An array of abundant wild foods is available to hikers, campers, botanists or anyone interested in living closer to the earth. Written by a leading expert on wild foods and a well-known teacher of survival skills, Guide to Wild Foods and Useful Plants is more than a listing of plant types—it teaches how to recognize edible plants and where to find them, their medicinal and nutritional properties, and their growing cycles. It also includes fascinating folklore about plants, personal anecdotes about trips and meals, simple and tasty recipes, and photographs.
nice book. tons of great information on the usefulness of edible plants that grow all over the place!! backyard, where ever! this is a great book for outdoors people that want to learn to live off the land and aren't afraid to get dirty and eat stuff off the ground. yum! just don't get carried away and eat too much wild mustard at one time, it gets real hot all of a sudden!
like all field guides, they can be difficult to use with out a guide by your side- especially when you are eating wild plants. color images in the book would have been worth the extra cost of printing, the black and white ones don't do much for me. for sure, a guy/scout book.
This book should have come with a disclaimer that it was written by an author based in Southern California and was intended mainly for readers based in the West of the US. Useful descriptions and recipe/medicinal suggestions but the blurry black and white photos made plant identification impossible.

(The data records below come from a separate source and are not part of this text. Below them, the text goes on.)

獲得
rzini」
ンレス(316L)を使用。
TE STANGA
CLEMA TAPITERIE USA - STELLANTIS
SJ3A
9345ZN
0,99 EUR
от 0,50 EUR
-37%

This is a VERY useful book, if you are actually going to head out on foraging expeditions. I'm hoping to do this, but this book is so full of information...so much that I'm intimidated and just a bit nervous that I'll accidentally pick a psychedelic mushroom and go on a trip I didn't plan for. I read through the ebook version, but would love my own printed copy to take out in the off-grid jungles of Hamilton, Ontario.
Highly Recommend. I have read several guides so far on wild foraging and this seems to be one of the better ones. I do wish they had a bit more photos of the different plants for better identification but I guess I can find that else. .
Guide to Wild Foods and Useful Plants by Christopher Nyerges (Chicago Free Press 2014) (581.63). This is a book about foraging. Euell Gibbons would be proud. The author highlights "found foods": coffee from chicory, greens from dandelions, nasturtium-leaf salad, etc. It's missing only Euell Gibbons' irony and humor. My rating: 7/10, finished 10/2/14.